Castle Pines' future library will be a two-story building between 9,000 and 12,500 square feet, and the city will get to use about 2,000 square feet for offices and pay $12 a year for the space — and it's expected the building will be ready for occupancy by Dec. 31, 2016, according to an agreement between the city and Douglas County Libraries.
Castle Pines City Council voted Sept. 24 to OK that agreement. After that, council gave initial approval on first reading, to conveying land — a half-acre the city just bought — to the library district for free, which will then have the responsibility to design and construct the building.
The library board planned to vote on the agreement the next evening, Sept. 25, but had to delay.
“There are a couple of exhibits that were missing, and our attorneys are still reviewing,” wrote Jamie LaRue, director of Douglas County Libraries, in a recent email. “So we've pushed it to the October meeting.”
The city bought the half-acre for $392,000 on Aug. 30. The empty lot, bought from Village Square LLC, is located downtown just west of the building that now houses several businesses, including the current library, which is located in a storefront of about 1,600 square feet at 7437 Village Square Drive.
Castle Pines Councilmember James Einolf explained in a past interview the Douglas County Library District owned a building lot at one time, but didn't like the location — which was near the Castle Pines Metro District office at 4707 Yorkshire Drive.
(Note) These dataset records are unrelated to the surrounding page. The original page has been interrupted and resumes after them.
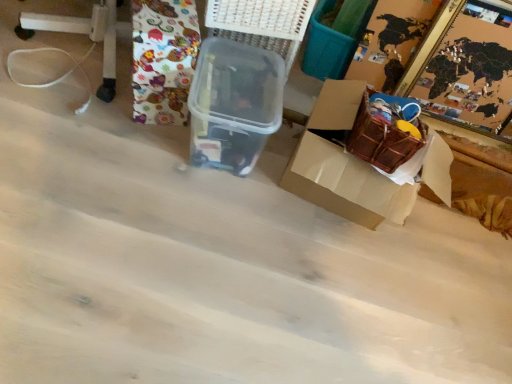 This screenshot has height=384, width=512. In order to click on vacant region to the right of brown cardboard box at lower right in this screenshot , I will do tap(458, 265). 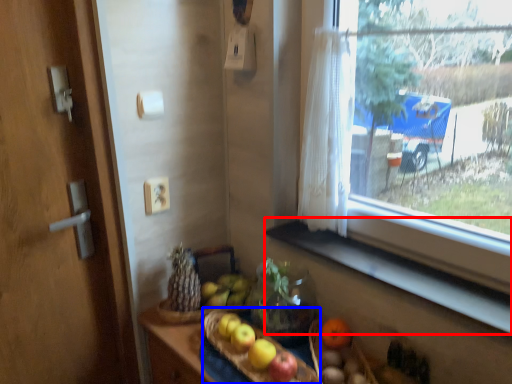 Question: Which point is closer to the camera, window sill (highlighted by a red box) or basket (highlighted by a blue box)?

Choices:
 (A) window sill
 (B) basket

Answer: (A) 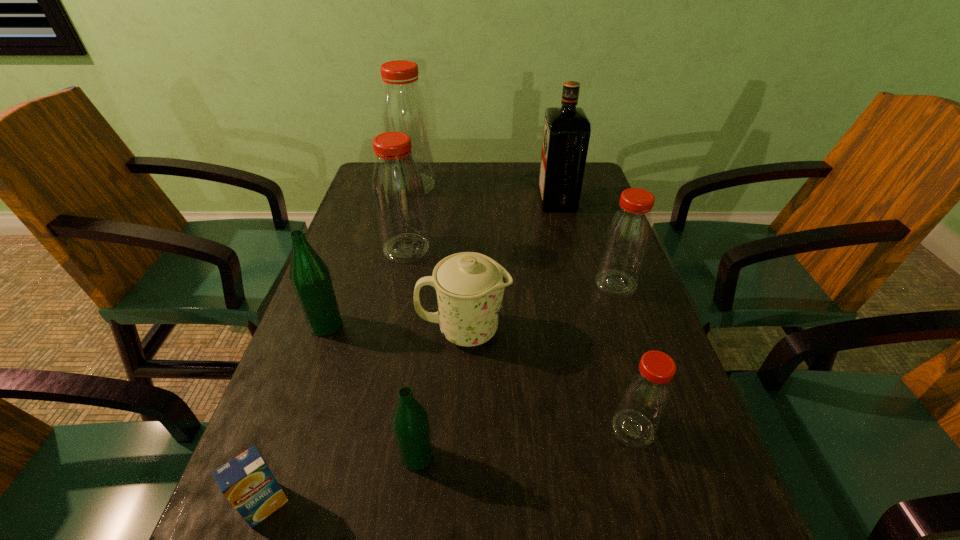 You are a GUI agent. You are given a task and a screenshot of the screen. Output one action in this format:
    pyautogui.click(x=<x>, y=<y>)
    Task: Click on the nearest red bottle
    This screenshot has width=960, height=540.
    Given the screenshot: What is the action you would take?
    point(647,392)

Find the location of a particular element. the right green bottle is located at coordinates (410, 422).

Where is `the nearer green bottle`? This screenshot has height=540, width=960. the nearer green bottle is located at coordinates (410, 422).

Identify the location of the shortest object. Image resolution: width=960 pixels, height=540 pixels. (246, 481).

Locate an element on the screen. Image resolution: width=960 pixels, height=540 pixels. the nearest object is located at coordinates coord(246,481).

The height and width of the screenshot is (540, 960). Identify the location of vacant position located on the right of the biggest red bottle. (527, 185).

Identify the location of free spot located 0.110m on the front label of the liquor. (503, 200).

You are a GUI agent. You are given a task and a screenshot of the screen. Output one action in this format:
    pyautogui.click(x=<x>, y=<y>)
    Task: Click on the free space located 0.130m on the front label of the liquor
    The height and width of the screenshot is (540, 960).
    Given the screenshot: What is the action you would take?
    pyautogui.click(x=496, y=200)

The height and width of the screenshot is (540, 960). Identify the location of vacant area situated 0.180m on the front label of the liquor. (480, 200).

Find the location of `vacant space situated 0.350m on the right of the third farthest object`. vacant space situated 0.350m on the right of the third farthest object is located at coordinates (564, 248). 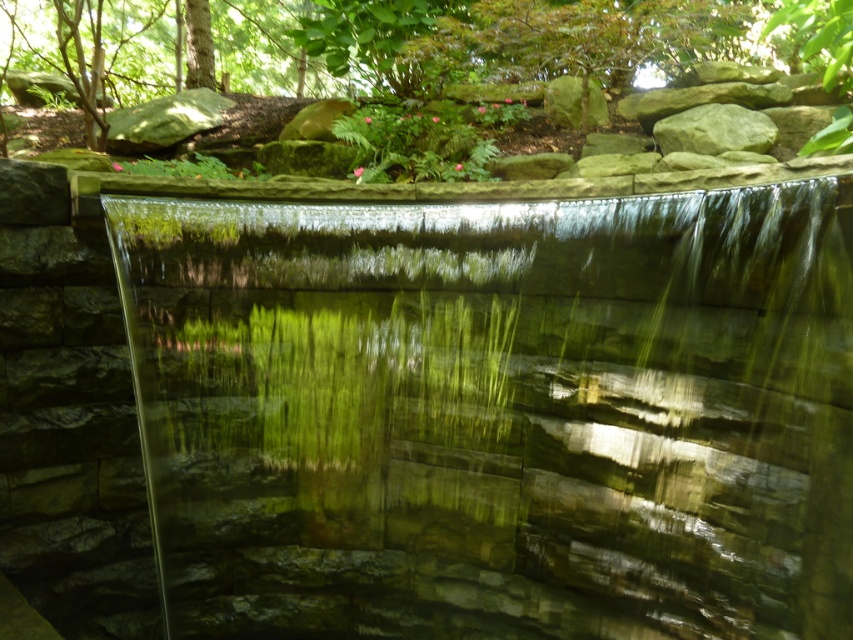 You are standing in the serene outdoor scene with a transparent glass waterfall at center. You want to place a small decorative statue exactly at point (497, 413). Is this point located on the transparent glass waterfall at center?

Yes, the point (497, 413) is on the transparent glass waterfall at center, so placing the statue there would position it directly on the waterfall.

You are designing a miniature landscape and need to place the transparent glass waterfall at center and the green rough stone at upper right. Given their sizes, which object will occupy more horizontal space in the layout?

The transparent glass waterfall at center will occupy more horizontal space in the layout because its width is larger than the green rough stone at upper right. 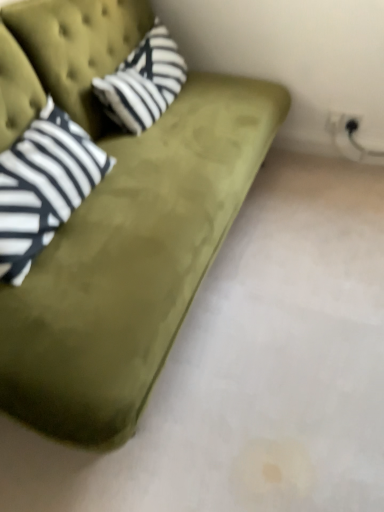 Question: Does striped cotton pillow at upper left have a lesser height compared to olive green velvet couch at upper left?

Choices:
 (A) yes
 (B) no

Answer: (A)

Question: Can we say striped cotton pillow at upper left lies outside olive green velvet couch at upper left?

Choices:
 (A) no
 (B) yes

Answer: (A)

Question: Does striped cotton pillow at upper left appear on the right side of olive green velvet couch at upper left?

Choices:
 (A) no
 (B) yes

Answer: (B)

Question: Considering the relative sizes of striped cotton pillow at upper left and olive green velvet couch at upper left in the image provided, is striped cotton pillow at upper left wider than olive green velvet couch at upper left?

Choices:
 (A) yes
 (B) no

Answer: (B)

Question: Can you confirm if striped cotton pillow at upper left is taller than olive green velvet couch at upper left?

Choices:
 (A) no
 (B) yes

Answer: (A)

Question: Is striped cotton pillow at upper left placed right next to olive green velvet couch at upper left?

Choices:
 (A) no
 (B) yes

Answer: (A)

Question: Is striped fabric pillow at left to the left of olive green velvet couch at upper left from the viewer's perspective?

Choices:
 (A) yes
 (B) no

Answer: (A)

Question: Is striped fabric pillow at left to the right of olive green velvet couch at upper left from the viewer's perspective?

Choices:
 (A) no
 (B) yes

Answer: (A)

Question: Does striped fabric pillow at left have a greater height compared to olive green velvet couch at upper left?

Choices:
 (A) no
 (B) yes

Answer: (A)

Question: Considering the relative sizes of striped fabric pillow at left and olive green velvet couch at upper left in the image provided, is striped fabric pillow at left shorter than olive green velvet couch at upper left?

Choices:
 (A) no
 (B) yes

Answer: (B)

Question: From a real-world perspective, is striped fabric pillow at left positioned over olive green velvet couch at upper left based on gravity?

Choices:
 (A) yes
 (B) no

Answer: (A)

Question: Considering the relative sizes of striped fabric pillow at left and olive green velvet couch at upper left in the image provided, is striped fabric pillow at left bigger than olive green velvet couch at upper left?

Choices:
 (A) yes
 (B) no

Answer: (B)

Question: From a real-world perspective, is olive green velvet couch at upper left located higher than striped cotton pillow at upper left?

Choices:
 (A) no
 (B) yes

Answer: (A) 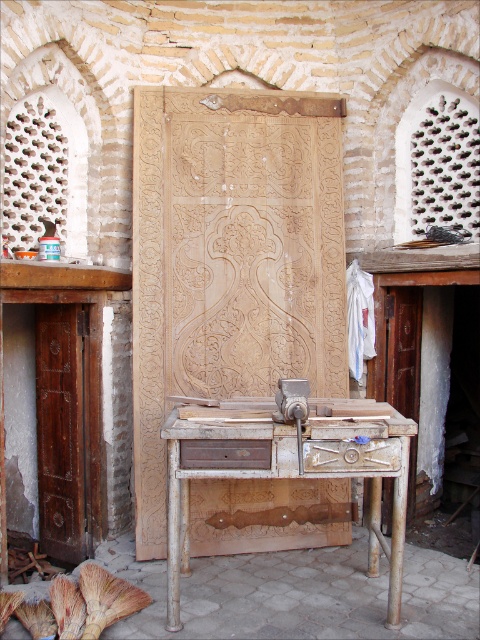 Question: Which object is closer to the camera taking this photo?

Choices:
 (A) brown wood drawer at center
 (B) brushed wood drawer at center
 (C) rusty metal workbench at center

Answer: (C)

Question: Can you confirm if brushed wood drawer at center is positioned above brown wood drawer at center?

Choices:
 (A) yes
 (B) no

Answer: (B)

Question: Among these objects, which one is farthest from the camera?

Choices:
 (A) brushed wood drawer at center
 (B) brown wood drawer at center
 (C) rusty metal workbench at center

Answer: (A)

Question: Can you confirm if brushed wood drawer at center is positioned to the left of brown wood drawer at center?

Choices:
 (A) no
 (B) yes

Answer: (A)

Question: Is rusty metal workbench at center above brown wood drawer at center?

Choices:
 (A) no
 (B) yes

Answer: (A)

Question: Among these points, which one is farthest from the camera?

Choices:
 (A) (224, 451)
 (B) (348, 451)

Answer: (B)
The metro district wanted the land and bought it from the library district, which then used the money to buy books for the area. So, the money stayed in the city, Einolf said.
Now, with the land bought by the city — and soon to be donated to the library, if the council gives final approval at a future second hearing — the library will take over from there. The city expects to recoup the money paid for the land when it no longer has to pay rent at its current office location at 7501 Village Square Drive and can move into the new library building for $12 a year for 10 years.
Sam Bishop, Castle Pines' community development director, said at the Sept. 24 council meeting that in the agreement, the city will hold a special warranty deed in escrow until a building permit is issued for the structure. The agreement also requires the library to be in operation for a minimum of 10 years
Bishop said the city is “in desperate need of meeting space” and the agreement gives the city meeting space in the building for planning commission and council meetings and for municipal court needs.